### THE TASK
Your answer should give again, exactly, the lines from the beginning of the entries below through the line containing "Jambi diangkat dalam jabatan baru sebagai". It must contain no pictures.

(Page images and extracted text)

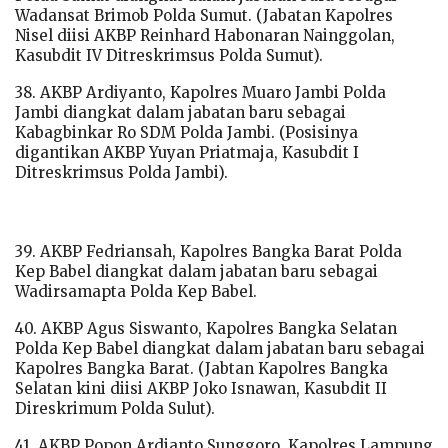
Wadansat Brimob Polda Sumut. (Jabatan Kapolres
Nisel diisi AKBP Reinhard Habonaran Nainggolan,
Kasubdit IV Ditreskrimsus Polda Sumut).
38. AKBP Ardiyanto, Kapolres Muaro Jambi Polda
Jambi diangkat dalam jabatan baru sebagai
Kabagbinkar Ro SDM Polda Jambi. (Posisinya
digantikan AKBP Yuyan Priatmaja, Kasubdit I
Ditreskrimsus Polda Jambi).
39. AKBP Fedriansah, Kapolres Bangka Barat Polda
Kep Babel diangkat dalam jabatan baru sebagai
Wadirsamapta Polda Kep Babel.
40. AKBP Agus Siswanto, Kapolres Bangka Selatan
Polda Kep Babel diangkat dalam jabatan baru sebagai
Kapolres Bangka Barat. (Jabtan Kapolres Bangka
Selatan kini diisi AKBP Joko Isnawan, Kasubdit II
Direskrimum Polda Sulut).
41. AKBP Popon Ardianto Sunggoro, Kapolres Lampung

### YOUR RESPONSE
Wadansat Brimob Polda Sumut. (Jabatan Kapolres
Nisel diisi AKBP Reinhard Habonaran Nainggolan,
Kasubdit IV Ditreskrimsus Polda Sumut).
38. AKBP Ardiyanto, Kapolres Muaro Jambi Polda
Jambi diangkat dalam jabatan baru sebagai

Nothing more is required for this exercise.